_Assignment_
Count how many lines in the material below hold the word "сайтом"; the reply is that number alone.

_Input records_
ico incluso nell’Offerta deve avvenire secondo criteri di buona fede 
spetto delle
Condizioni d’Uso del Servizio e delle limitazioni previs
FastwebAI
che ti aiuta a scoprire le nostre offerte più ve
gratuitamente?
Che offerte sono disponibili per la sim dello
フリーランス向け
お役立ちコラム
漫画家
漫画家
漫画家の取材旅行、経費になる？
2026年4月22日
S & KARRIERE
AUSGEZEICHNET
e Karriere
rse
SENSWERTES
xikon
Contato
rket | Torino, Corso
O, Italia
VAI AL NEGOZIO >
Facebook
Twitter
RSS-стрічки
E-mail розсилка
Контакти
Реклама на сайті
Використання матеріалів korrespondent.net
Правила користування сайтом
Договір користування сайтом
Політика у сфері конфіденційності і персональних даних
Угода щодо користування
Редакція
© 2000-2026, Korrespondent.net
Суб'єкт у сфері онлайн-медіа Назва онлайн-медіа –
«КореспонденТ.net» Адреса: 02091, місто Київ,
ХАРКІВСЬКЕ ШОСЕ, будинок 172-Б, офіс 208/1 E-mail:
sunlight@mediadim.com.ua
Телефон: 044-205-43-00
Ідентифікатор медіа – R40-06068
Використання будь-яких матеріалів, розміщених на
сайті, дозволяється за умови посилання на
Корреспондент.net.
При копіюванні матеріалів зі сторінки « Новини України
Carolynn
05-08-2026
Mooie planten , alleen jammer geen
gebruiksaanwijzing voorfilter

_Task answer_
2